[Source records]
====
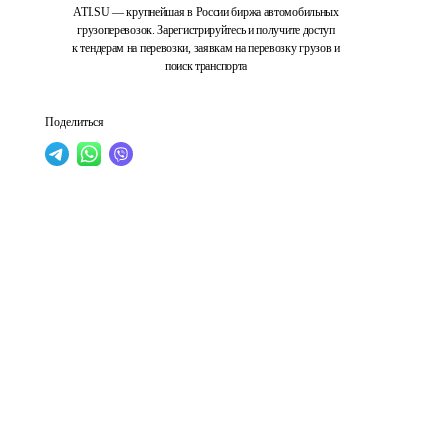
ATI.SU — крупнейшая в России биржа автомобильных
грузоперевозок. Зарегистрируйтесь и получите доступ
к тендерам на перевозки, заявкам на перевозку грузов и
поиск транспорта
Поделиться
====
PROBLEM TO SOLVE: Copy all the entries above exactly as they stand, except for the pictures.

ANSWER SPACE:
ATI.SU — крупнейшая в России биржа автомобильных
грузоперевозок. Зарегистрируйтесь и получите доступ
к тендерам на перевозки, заявкам на перевозку грузов и
поиск транспорта
Поделиться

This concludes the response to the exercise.